# call by name/ callback rights



## butcher733 (Aug 4, 2012)

Does your local have this wording in its CBA? If so, what was the catalyst for the change in the CBA to include it?


----------



## HackWork (Oct 2, 2009)

My local has always had foreman call by name. About 2 years ago they added journeyman recall which meant a contractor can call back a journeyman from where ever he is on the list up to 6 months from his layoff date.


----------



## butcher733 (Aug 4, 2012)

HackWork said:


> My local has always had foreman call by name. About 2 years ago they added journeyman recall which meant a contractor can call back a journeyman from where ever he is on the list up to 6 months from his layoff date.

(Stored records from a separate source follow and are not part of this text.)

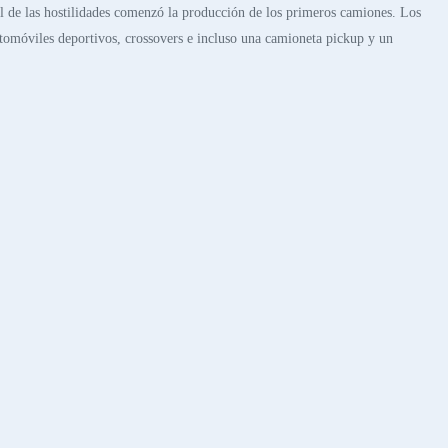
nal de las hostilidades comenzó la producción de los primeros camiones. Los
utomóviles deportivos, crossovers e incluso una camioneta pickup y un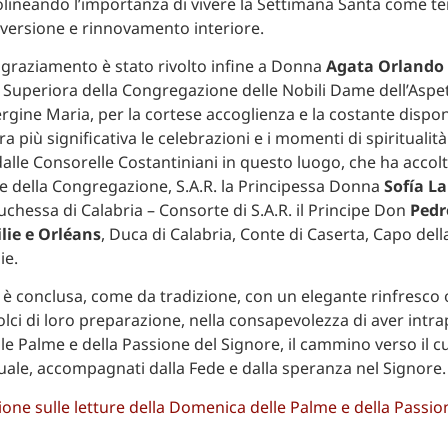
olineando l’importanza di vivere la Settimana Santa come t
versione e rinnovamento interiore.
ngraziamento è stato rivolto infine a Donna
Agata Orlando 
, Superiora della Congregazione delle Nobili Dame dell’Aspe
rgine Maria, per la cortese accoglienza e la costante disponi
 più significativa le celebrazioni e i momenti di spiritualità 
 dalle Consorelle Costantiniani in questo luogo, che ha acco
 della Congregazione, S.A.R. la Principessa Donna
Sofía L
uchessa di Calabria – Consorte di S.A.R. il Principe Don
Pedr
ilie e Orléans
, Duca di Calabria, Conte di Caserta, Capo dell
ie.
i è conclusa, come da tradizione, con un elegante rinfresco o
lci di loro preparazione, nella consapevolezza di aver intra
e Palme e della Passione del Signore, il cammino verso il c
ale, accompagnati dalla Fede e dalla speranza nel Signore.
one sulle letture della Domenica delle Palme e della Passio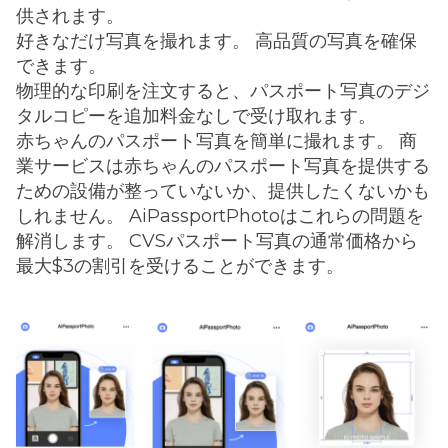
供されます。
好きなだけ写真を撮れます。 高品質の写真を確保
できます。
物理的な印刷を注文すると、パスポート写真のデジ
タルコピーを追加料金なしで受け取れます。
赤ちゃんのパスポート写真を簡単に撮れます。 商
業サービスは赤ちゃんのパスポート写真を提供する
ための設備が整っていないか、提供したくないかも
しれません。 AiPassportPhotoはこれらの問題を
解消します。 CVSパスポート写真の通常価格から
最大$3の割引を受けることができます。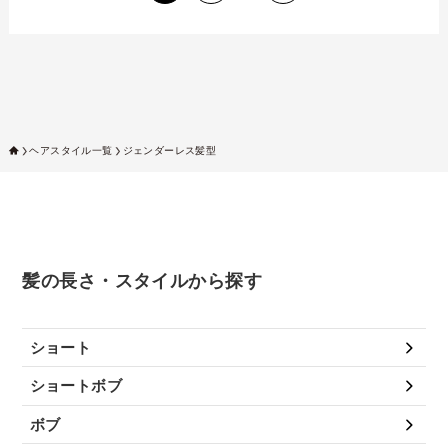
ヘアスタイル一覧
ジェンダーレス髪型
髪の長さ・スタイルから探す
ショート
ショートボブ
ボブ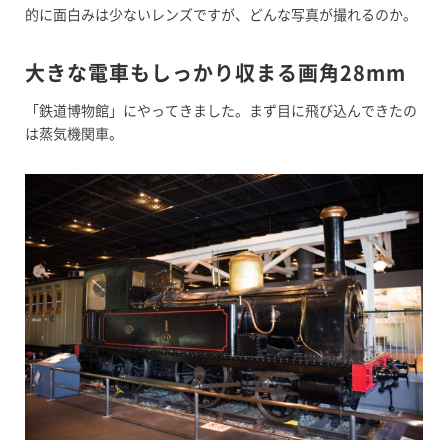
的に面白みは少ないレンズですが、どんな写真が撮れるのか。
大きな電車もしっかり収まる画角28mm
「鉄道博物館」にやってきました。まず目に飛び込んできたの
は蒸気機関車。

Why did they add callback?


----------



## HackWork (Oct 2, 2009)

butcher733 said:


> Why did they add callback?


I guess to stop the members from doing their own company furloughing. All of us that worked a lot liked the idea because it meant that the contractors could call us back. The bench riders didn't like the idea because it meant that they would be riding the bench longer.


----------



## eejack (Jul 14, 2012)

We have foreman call by name ( with certain restrictions ), but journeymen cannot be called by name.


----------



## erics37 (May 7, 2009)

eejack said:


> We have foreman call by name ( with certain restrictions ), but journeymen cannot be called by name.


Same here.


----------



## brian john (Mar 11, 2007)

Here you can call by name but you have to pay over scale.

I can see pros and cons to the system, may be contentious in job strapped towns.


----------



## denny3992 (Jul 12, 2010)

743 reading pa has call by name( for special skills) which is bullshi+ cuz they consider instrumentation termination a special skill! Also recall and also foreman


----------



## eejack (Jul 14, 2012)

denny3992 said:


> 743 reading pa has call by name( for special skills) which is bullshi+ cuz they consider instrumentation termination a special skill! Also recall and also foreman


Our calls get filled by the next available specialist, however the international agreement for Instrument Techs is different than our individual CBAs. It is between the UA and IBEW ( since techs can be either fitters or electricians ) and there are different rules involved which supercede the local.


----------



## sparky970 (Mar 19, 2008)

denny3992 said:


> 743 reading pa has call by name( for special skills) which is bullshi+ cuz they consider instrumentation termination a special skill! Also recall and also foreman


Considering the quantity of "journeyman" I've seen that hook them up wrong, I'd say it is.


----------



## icefalkon (Dec 16, 2007)

We have Foreman/General Foreman Call By Name, but not for Journeymen or Straw Bosses.


----------



## HackWork (Oct 2, 2009)

icefalkon said:


> We have Foreman/General Foreman Call By Name, but not for Journeymen or Straw Bosses.


You don't even know where your dues money goes...


----------